Büyükşehir belediyelerinin başarı öyküsü bununla sınırlı kalmıyor. Yine Sia Insight tarafından Marketing Türkiye için Mayıs ayı sonlarında İstanbul’da yaşayan 25 – 55 yaş grubu kişiler arasında gerçekleştirilen bir araştırmaya göre, korona günlerinde tüketicilerin sadece yüzde 27’si kurumların veya şirketlerin gönüllerini çaldığını ve bu zorlu dönemde kendilerine iyi davranan kurumlar ve şirketler olduğuna inanıyor. Bu kesim arasında yüzde 30’luk bir oranla birinci sırayı Büyükşehir Belediyesi alıyor. Belediye’ye bu başarıyı getiren de ihtiyaç sahibi kitle için yapılan yardımlar.

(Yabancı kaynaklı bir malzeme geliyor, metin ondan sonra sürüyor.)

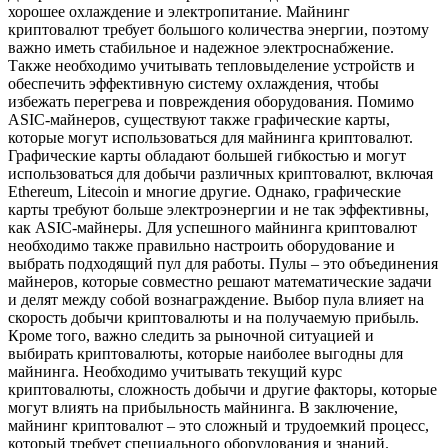
хорошее охлаждение и электропитание. Майнинг
криптовалют требует большого количества энергии, поэтому
важно иметь стабильное и надежное электроснабжение.
Также необходимо учитывать тепловыделение устройств и
обеспечить эффективную систему охлаждения, чтобы
избежать перегрева и повреждения оборудования. Помимо
ASIC-майнеров, существуют также графические карты,
которые могут использоваться для майнинга криптовалют.
Графические карты обладают большей гибкостью и могут
использоваться для добычи различных криптовалют, включая
Ethereum, Litecoin и многие другие. Однако, графические
карты требуют больше электроэнергии и не так эффективны,
как ASIC-майнеры. Для успешного майнинга криптовалют
необходимо также правильно настроить оборудование и
выбрать подходящий пул для работы. Пулы – это объединения
майнеров, которые совместно решают математические задачи
и делят между собой вознаграждение. Выбор пула влияет на
скорость добычи криптовалюты и на получаемую прибыль.
Кроме того, важно следить за рыночной ситуацией и
выбирать криптовалюты, которые наиболее выгодны для
майнинга. Необходимо учитывать текущий курс
криптовалюты, сложность добычи и другие факторы, которые
могут влиять на прибыльность майнинга. В заключение,
майнинг криптовалют – это сложный и трудоемкий процесс,
который требует специального оборудования и знаний.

Büyükşehir belediyelerinin korona döneminde gösterdikleri bu başarı sıçramasını sürdürüp sürdürmeyecekleri ve olası bir Erken Genel Seçim’de ana muhalefet partisinin başarı hanesinde ne kadar etkili olacaklarını önümüzdeki aylarda birlikte gözlemleyeceğiz.